■ Work to be completed: Below are lines of data; restate word for word those running from the line containing "14/10/2016 14:08" to the line containing "Che silenzio sotto questo cielo", inclusive, and no others.

━━━━━ Material supplied

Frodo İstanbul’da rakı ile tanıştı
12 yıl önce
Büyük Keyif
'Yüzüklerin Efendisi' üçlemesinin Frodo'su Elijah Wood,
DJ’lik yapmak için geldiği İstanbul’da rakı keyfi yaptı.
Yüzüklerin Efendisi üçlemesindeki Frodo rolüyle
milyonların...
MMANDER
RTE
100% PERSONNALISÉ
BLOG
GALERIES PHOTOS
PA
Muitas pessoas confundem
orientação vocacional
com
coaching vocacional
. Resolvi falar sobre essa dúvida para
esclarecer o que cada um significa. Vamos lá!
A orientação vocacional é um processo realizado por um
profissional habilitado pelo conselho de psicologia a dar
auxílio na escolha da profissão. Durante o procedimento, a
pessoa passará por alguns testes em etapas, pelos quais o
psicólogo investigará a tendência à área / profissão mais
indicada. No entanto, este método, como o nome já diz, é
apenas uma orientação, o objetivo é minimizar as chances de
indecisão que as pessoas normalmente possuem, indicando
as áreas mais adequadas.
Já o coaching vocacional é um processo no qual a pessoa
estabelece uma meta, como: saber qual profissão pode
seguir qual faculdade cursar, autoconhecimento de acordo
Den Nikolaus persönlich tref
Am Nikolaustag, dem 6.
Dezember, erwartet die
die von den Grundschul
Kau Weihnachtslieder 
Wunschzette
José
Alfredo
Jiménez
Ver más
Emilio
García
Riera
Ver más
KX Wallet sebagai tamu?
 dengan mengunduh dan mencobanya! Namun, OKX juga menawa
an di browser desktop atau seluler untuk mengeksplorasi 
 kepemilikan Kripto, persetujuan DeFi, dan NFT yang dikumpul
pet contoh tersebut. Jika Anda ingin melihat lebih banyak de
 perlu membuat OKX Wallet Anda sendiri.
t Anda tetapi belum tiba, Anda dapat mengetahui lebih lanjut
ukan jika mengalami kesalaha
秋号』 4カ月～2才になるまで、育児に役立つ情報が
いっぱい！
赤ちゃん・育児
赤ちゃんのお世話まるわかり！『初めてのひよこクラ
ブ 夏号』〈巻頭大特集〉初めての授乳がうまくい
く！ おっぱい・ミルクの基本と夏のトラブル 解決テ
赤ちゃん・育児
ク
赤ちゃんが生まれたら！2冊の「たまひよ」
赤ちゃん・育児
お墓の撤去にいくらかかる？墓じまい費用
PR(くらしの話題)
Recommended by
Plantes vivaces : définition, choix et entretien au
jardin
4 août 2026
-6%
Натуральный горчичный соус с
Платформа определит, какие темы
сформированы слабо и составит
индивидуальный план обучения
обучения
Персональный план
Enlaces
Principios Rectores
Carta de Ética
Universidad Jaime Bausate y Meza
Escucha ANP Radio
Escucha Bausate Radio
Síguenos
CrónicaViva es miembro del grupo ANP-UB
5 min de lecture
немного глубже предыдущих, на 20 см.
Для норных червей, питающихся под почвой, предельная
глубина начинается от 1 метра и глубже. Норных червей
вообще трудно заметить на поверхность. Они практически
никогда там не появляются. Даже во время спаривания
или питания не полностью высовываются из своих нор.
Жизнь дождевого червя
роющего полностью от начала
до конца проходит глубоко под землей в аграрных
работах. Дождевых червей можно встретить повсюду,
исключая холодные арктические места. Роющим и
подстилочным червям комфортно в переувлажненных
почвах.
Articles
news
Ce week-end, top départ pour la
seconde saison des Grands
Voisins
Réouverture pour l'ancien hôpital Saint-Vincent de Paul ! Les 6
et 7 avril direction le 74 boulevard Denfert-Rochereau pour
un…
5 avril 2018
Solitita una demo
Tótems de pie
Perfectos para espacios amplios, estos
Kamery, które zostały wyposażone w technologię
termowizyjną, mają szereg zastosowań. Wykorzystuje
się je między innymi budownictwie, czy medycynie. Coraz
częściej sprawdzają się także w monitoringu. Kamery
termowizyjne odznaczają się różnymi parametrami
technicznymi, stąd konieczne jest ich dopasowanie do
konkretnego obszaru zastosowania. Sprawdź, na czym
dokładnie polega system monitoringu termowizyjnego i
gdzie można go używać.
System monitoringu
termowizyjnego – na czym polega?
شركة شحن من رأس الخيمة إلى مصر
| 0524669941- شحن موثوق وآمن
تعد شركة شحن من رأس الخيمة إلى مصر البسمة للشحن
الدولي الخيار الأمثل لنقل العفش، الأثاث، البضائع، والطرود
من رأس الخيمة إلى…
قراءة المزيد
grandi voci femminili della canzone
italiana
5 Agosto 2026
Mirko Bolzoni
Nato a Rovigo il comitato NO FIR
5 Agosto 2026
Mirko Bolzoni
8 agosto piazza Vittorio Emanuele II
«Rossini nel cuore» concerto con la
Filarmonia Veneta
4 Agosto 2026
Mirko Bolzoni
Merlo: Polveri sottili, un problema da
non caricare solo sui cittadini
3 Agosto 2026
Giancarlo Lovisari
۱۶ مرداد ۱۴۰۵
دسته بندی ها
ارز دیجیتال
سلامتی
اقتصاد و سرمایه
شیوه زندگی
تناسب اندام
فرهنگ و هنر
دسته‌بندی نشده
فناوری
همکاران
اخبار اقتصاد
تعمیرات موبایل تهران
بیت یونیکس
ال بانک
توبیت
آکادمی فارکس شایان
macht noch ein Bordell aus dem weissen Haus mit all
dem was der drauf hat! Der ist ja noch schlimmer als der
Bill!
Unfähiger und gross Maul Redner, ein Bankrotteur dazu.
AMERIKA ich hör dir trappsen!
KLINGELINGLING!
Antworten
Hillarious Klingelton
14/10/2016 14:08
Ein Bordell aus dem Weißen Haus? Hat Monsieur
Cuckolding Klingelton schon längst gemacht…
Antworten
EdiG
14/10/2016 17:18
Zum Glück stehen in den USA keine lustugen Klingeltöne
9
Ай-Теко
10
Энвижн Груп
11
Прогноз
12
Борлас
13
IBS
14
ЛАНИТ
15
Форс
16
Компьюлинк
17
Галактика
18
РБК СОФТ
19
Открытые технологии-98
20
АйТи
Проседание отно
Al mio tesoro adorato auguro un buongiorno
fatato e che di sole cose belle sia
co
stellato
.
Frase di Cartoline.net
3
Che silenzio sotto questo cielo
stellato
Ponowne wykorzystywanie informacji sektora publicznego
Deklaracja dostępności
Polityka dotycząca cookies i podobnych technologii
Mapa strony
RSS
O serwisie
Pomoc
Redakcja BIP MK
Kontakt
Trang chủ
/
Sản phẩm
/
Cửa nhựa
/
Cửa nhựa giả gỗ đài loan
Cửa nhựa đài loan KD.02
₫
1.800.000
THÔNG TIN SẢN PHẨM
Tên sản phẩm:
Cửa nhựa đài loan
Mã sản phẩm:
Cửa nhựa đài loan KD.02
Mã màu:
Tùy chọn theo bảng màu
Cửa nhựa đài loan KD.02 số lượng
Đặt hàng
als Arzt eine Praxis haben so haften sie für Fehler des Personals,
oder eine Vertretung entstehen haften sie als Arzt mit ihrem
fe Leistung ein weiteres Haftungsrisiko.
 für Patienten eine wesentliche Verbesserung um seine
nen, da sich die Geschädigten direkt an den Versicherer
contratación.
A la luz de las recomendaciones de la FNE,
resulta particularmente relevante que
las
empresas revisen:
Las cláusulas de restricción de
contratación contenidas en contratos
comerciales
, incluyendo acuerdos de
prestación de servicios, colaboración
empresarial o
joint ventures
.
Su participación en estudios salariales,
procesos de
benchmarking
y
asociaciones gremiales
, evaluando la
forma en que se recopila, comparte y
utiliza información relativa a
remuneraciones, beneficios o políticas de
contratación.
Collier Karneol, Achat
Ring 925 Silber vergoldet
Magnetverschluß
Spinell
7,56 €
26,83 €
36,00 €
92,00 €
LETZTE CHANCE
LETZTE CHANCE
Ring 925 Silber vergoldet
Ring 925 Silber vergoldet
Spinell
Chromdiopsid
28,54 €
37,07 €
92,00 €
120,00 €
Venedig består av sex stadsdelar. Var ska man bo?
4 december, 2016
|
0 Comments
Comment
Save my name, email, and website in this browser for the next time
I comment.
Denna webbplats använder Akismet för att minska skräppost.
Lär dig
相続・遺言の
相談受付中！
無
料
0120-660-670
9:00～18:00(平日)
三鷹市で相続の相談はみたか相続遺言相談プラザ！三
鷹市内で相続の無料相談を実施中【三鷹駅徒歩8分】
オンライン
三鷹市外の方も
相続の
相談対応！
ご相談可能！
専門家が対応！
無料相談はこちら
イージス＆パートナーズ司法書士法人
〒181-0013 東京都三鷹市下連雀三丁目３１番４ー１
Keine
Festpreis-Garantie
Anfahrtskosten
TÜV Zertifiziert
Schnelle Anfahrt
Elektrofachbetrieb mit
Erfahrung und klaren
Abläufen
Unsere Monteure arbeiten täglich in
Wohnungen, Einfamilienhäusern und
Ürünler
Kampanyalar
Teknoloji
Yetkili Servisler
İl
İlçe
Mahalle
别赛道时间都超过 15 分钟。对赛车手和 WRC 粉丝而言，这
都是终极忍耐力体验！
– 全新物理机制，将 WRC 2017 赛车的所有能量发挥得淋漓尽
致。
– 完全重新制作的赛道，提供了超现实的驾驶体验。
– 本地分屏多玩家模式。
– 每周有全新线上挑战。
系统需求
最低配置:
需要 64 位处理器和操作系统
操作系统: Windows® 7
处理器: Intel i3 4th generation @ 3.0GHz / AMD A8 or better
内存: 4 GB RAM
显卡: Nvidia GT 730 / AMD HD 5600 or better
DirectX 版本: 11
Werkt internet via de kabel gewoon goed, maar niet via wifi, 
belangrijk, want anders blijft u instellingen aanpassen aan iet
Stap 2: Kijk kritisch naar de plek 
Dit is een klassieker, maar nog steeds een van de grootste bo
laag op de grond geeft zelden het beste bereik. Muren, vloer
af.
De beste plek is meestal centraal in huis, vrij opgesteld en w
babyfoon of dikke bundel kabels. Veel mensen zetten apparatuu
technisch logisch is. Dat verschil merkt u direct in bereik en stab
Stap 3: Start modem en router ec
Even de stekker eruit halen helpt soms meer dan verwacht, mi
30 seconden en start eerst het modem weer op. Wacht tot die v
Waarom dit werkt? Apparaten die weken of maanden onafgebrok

━━━━━━━━━━

■ Worked solution:
14/10/2016 14:08
Ein Bordell aus dem Weißen Haus? Hat Monsieur
Cuckolding Klingelton schon längst gemacht…
Antworten
EdiG
14/10/2016 17:18
Zum Glück stehen in den USA keine lustugen Klingeltöne
9
Ай-Теко
10
Энвижн Груп
11
Прогноз
12
Борлас
13
IBS
14
ЛАНИТ
15
Форс
16
Компьюлинк
17
Галактика
18
РБК СОФТ
19
Открытые технологии-98
20
АйТи
Проседание отно
Al mio tesoro adorato auguro un buongiorno
fatato e che di sole cose belle sia
co
stellato
.
Frase di Cartoline.net
3
Che silenzio sotto questo cielo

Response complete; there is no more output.